# Your instructions:
Which lines belong in the answer? Exactly those from the line containing "Akrepler, Ölüm" through the last line of the records below, repeated as written.
____________
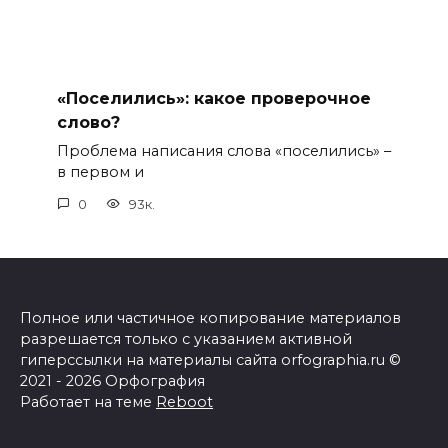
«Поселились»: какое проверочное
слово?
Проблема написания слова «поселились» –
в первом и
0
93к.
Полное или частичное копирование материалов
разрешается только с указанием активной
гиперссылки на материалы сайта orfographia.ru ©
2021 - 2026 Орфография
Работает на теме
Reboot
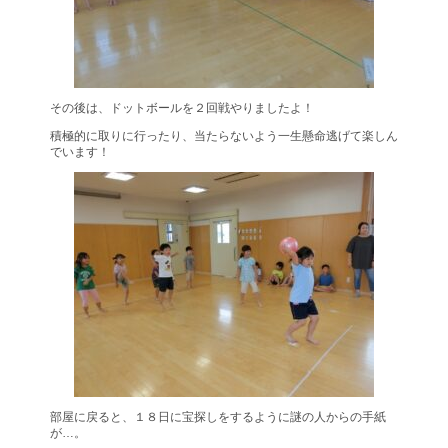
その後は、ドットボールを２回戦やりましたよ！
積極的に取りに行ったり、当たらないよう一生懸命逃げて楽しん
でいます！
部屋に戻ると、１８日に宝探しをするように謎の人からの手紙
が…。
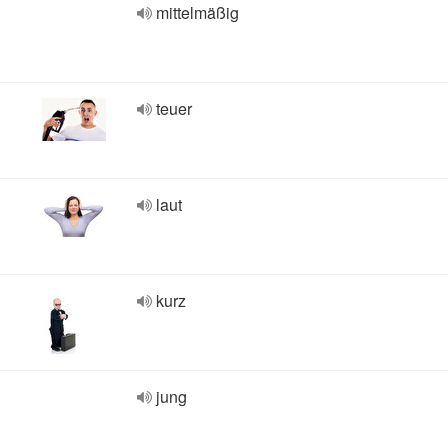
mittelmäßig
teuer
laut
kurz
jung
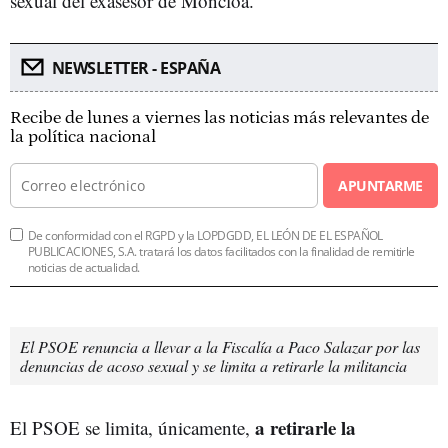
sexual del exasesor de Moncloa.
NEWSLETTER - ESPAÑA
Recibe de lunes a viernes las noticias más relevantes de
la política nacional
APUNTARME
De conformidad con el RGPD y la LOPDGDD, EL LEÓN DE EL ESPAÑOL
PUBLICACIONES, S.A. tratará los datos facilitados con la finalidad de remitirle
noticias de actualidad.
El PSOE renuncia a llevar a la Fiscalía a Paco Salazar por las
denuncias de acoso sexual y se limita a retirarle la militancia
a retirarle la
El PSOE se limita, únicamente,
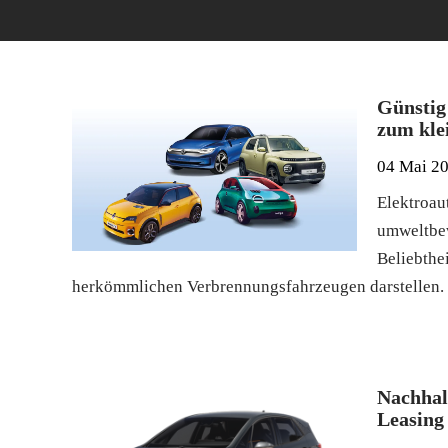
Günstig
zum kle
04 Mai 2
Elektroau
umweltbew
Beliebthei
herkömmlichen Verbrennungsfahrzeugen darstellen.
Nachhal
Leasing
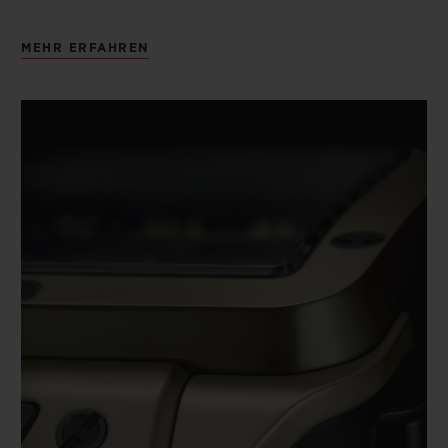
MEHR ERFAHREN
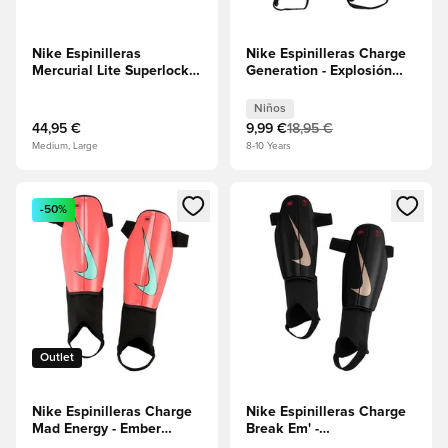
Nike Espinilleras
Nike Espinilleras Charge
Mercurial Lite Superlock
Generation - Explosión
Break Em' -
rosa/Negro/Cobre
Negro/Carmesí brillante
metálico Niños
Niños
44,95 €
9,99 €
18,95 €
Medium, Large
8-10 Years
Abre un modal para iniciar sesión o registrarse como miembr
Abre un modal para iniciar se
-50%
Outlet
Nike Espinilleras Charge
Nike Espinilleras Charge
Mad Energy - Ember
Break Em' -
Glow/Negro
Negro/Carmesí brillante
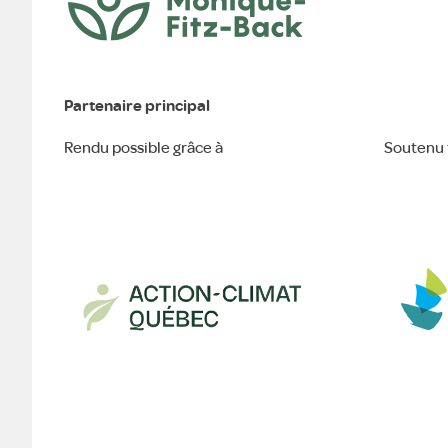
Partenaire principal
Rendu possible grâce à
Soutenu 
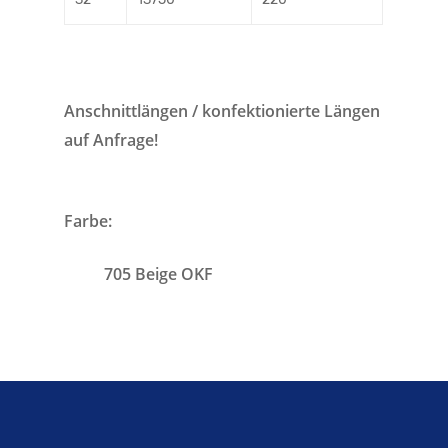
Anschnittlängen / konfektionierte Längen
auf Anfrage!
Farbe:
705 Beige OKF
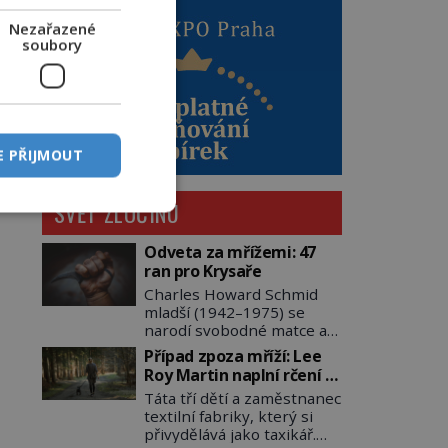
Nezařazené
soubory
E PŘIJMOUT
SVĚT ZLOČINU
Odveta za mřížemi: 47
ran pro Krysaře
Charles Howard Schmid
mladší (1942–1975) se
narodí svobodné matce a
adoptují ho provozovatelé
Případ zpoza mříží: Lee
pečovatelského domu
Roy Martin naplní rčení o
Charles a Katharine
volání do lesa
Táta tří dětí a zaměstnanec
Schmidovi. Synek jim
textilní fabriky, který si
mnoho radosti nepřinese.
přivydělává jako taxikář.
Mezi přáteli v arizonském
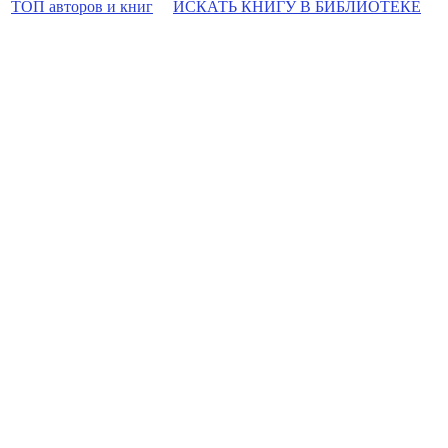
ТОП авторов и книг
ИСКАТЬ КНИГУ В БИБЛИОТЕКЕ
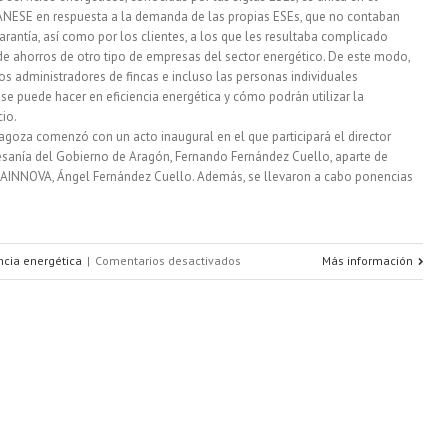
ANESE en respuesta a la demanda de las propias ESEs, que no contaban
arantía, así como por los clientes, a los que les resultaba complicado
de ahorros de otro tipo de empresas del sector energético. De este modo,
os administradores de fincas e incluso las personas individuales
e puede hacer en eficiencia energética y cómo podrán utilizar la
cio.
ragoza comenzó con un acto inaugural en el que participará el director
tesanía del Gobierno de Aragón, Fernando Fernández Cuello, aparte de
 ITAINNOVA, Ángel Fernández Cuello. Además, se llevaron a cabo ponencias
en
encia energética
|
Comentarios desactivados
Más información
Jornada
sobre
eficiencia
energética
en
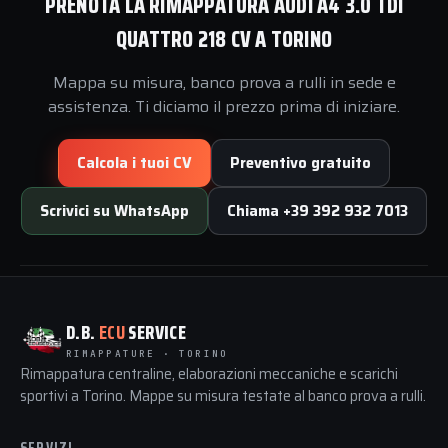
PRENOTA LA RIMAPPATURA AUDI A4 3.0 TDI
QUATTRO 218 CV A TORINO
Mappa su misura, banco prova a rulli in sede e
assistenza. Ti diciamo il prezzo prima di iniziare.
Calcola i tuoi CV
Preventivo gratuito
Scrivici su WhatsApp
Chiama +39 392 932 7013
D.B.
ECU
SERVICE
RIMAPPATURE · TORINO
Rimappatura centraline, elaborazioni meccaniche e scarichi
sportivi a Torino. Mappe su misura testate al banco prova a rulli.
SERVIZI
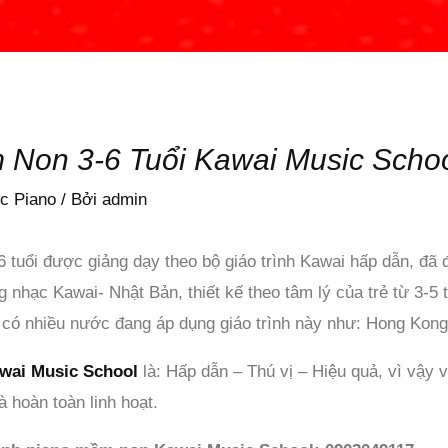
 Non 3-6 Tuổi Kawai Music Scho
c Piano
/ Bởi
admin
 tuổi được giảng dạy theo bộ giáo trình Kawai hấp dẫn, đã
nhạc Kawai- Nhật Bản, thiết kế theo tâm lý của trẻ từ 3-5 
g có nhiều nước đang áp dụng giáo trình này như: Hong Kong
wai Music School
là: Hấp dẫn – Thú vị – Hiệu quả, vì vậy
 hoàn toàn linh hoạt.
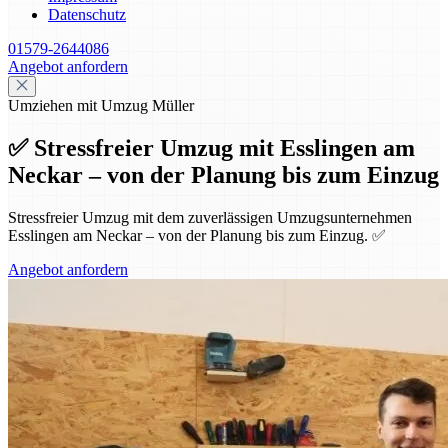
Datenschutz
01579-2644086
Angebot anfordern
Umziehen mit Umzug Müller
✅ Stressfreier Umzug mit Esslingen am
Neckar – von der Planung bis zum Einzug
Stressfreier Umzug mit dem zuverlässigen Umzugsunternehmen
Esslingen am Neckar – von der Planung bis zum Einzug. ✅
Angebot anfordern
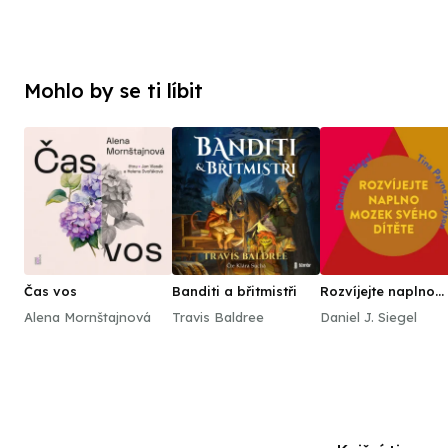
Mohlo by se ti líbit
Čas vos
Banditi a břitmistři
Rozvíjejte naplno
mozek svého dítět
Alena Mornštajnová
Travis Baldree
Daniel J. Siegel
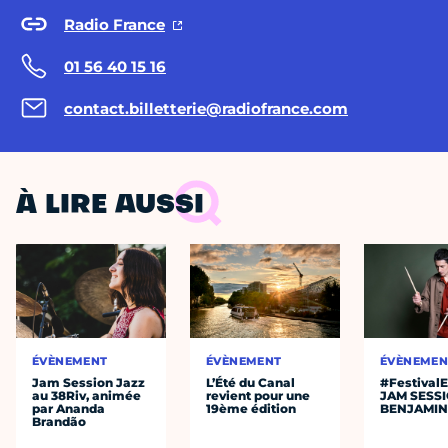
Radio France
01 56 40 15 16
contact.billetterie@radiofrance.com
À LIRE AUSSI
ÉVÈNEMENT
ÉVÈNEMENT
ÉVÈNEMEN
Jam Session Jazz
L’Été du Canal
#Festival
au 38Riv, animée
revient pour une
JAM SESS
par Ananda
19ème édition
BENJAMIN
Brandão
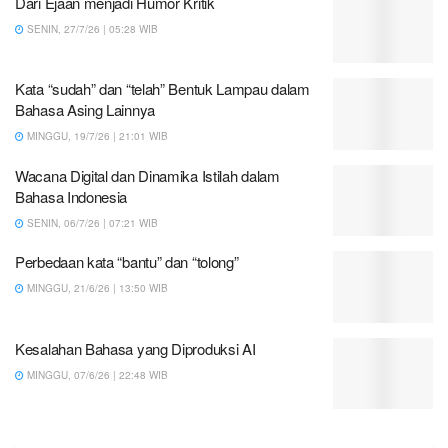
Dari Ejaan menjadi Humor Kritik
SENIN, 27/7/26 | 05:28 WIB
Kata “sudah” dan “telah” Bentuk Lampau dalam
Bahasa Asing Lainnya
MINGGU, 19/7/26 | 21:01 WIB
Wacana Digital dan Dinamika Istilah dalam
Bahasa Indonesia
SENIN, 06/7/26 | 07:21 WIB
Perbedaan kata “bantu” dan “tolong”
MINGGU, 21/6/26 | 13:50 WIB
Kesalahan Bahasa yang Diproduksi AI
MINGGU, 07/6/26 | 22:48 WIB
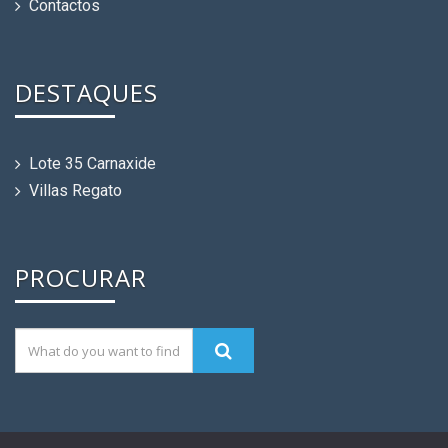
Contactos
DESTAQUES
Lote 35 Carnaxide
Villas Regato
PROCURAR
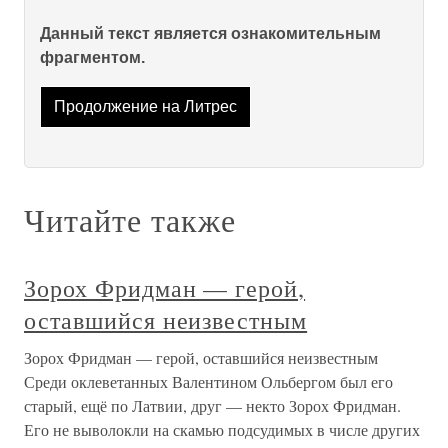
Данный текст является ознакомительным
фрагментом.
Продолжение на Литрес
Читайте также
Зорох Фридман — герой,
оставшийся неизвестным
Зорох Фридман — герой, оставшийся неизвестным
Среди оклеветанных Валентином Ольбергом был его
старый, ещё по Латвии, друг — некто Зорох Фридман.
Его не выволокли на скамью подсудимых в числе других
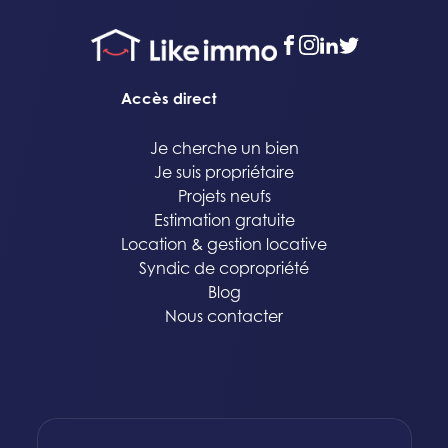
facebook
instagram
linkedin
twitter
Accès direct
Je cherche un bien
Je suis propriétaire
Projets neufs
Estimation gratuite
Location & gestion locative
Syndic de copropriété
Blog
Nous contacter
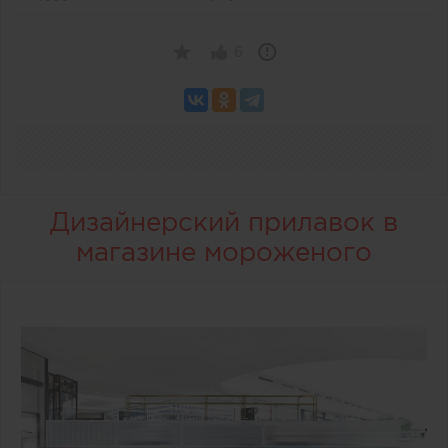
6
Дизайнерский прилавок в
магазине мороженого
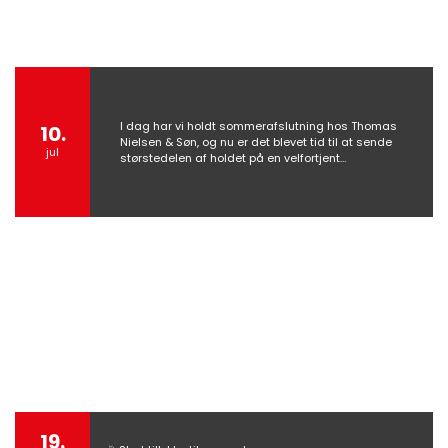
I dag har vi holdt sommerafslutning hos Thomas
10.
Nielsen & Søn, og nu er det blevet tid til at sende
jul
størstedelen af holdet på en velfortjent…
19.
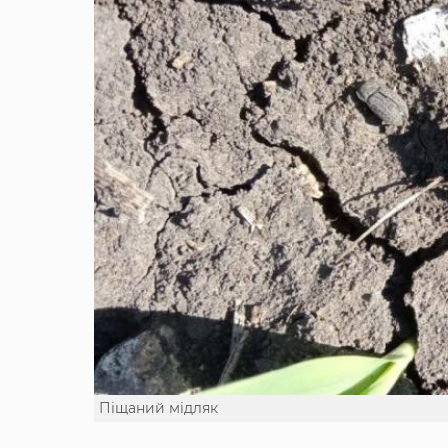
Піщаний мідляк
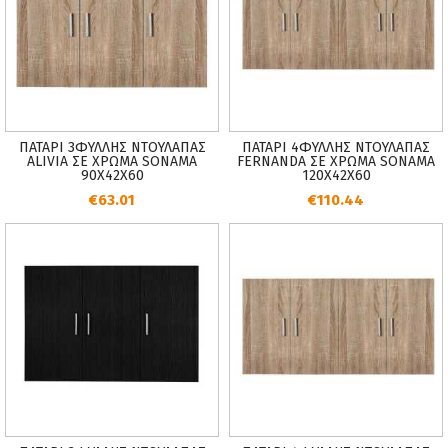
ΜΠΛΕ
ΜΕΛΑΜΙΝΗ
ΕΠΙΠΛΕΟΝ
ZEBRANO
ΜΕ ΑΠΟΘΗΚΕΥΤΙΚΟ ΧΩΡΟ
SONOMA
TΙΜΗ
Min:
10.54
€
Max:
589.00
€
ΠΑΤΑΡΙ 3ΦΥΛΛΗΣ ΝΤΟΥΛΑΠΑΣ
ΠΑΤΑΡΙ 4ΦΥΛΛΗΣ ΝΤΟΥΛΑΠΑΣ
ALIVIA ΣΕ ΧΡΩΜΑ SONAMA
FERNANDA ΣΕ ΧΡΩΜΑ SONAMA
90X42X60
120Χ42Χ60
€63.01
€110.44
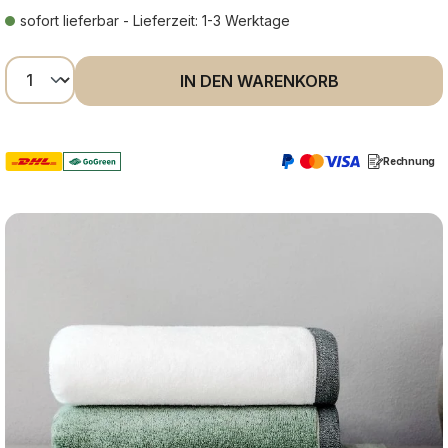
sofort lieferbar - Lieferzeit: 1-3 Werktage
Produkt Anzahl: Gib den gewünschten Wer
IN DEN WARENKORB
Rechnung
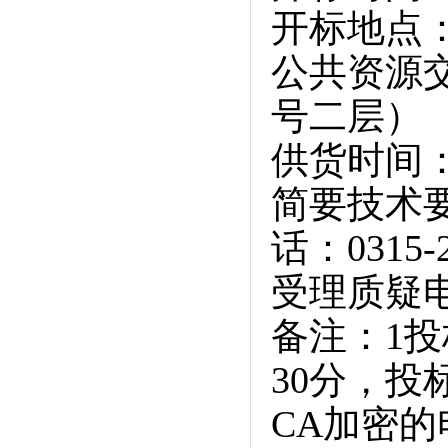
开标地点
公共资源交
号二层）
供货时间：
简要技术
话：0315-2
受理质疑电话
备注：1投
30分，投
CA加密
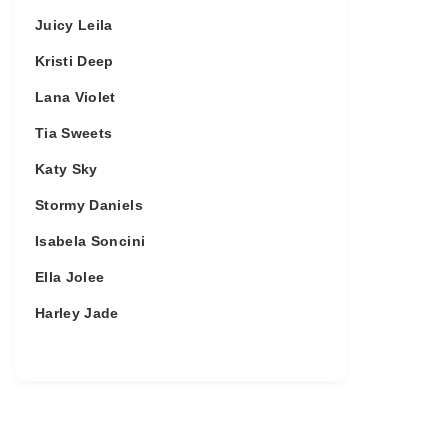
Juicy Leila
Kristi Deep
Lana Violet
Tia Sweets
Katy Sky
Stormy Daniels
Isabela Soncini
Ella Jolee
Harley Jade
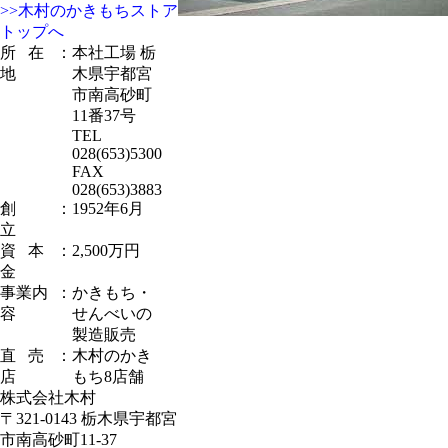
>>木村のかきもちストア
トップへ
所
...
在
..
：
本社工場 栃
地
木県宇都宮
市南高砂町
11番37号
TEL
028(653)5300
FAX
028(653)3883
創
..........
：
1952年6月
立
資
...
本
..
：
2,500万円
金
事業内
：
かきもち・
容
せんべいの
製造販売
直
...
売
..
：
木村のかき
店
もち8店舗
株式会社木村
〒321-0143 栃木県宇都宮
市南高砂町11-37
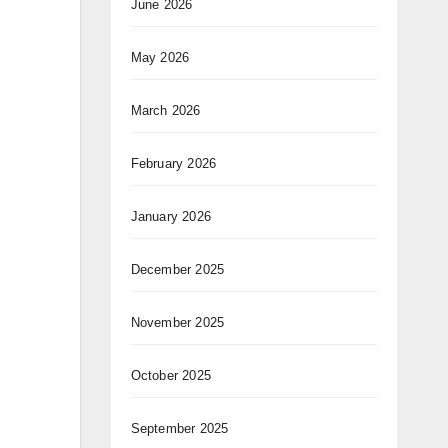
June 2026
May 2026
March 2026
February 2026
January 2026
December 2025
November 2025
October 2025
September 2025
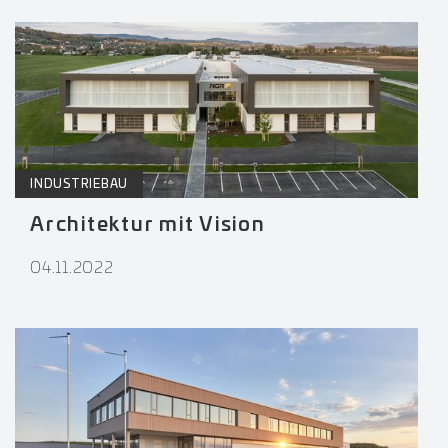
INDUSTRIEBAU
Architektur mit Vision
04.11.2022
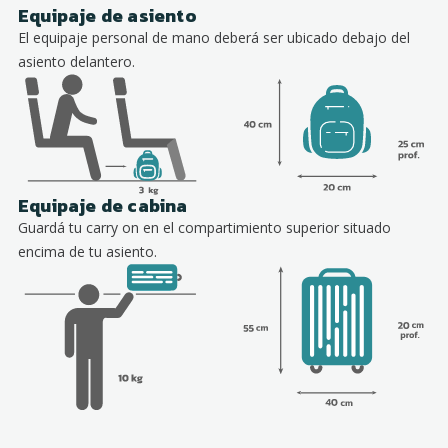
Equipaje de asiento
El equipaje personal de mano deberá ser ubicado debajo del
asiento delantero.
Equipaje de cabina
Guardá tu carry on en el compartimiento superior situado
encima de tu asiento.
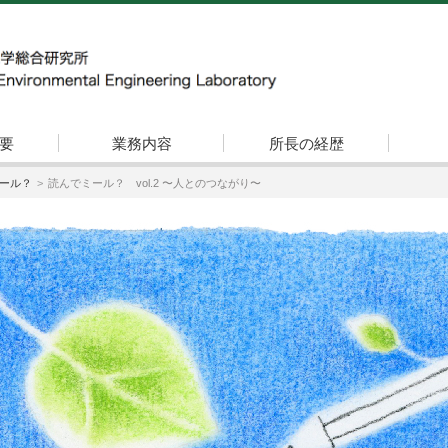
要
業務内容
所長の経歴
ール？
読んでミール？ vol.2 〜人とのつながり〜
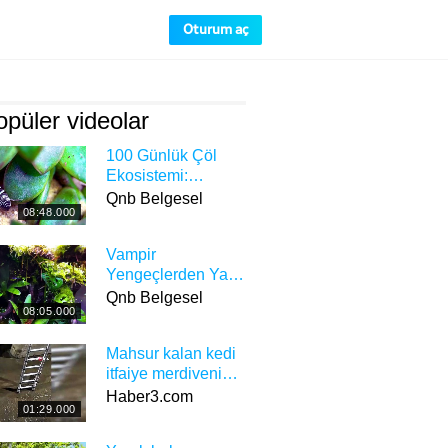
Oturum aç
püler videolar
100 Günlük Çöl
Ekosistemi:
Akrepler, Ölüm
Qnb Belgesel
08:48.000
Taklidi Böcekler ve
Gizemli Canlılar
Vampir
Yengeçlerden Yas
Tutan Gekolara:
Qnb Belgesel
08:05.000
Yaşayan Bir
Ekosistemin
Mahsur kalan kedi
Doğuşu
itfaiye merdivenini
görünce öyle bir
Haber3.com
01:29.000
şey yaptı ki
____________
# Output:
Akrepler, Ölüm
Qnb Belgesel
08:48.000
Taklidi Böcekler ve
Gizemli Canlılar
Vampir
Yengeçlerden Yas
Tutan Gekolara:
Qnb Belgesel
08:05.000
Yaşayan Bir
Ekosistemin
Mahsur kalan kedi
Doğuşu
itfaiye merdivenini
görünce öyle bir
Haber3.com
01:29.000
şey yaptı ki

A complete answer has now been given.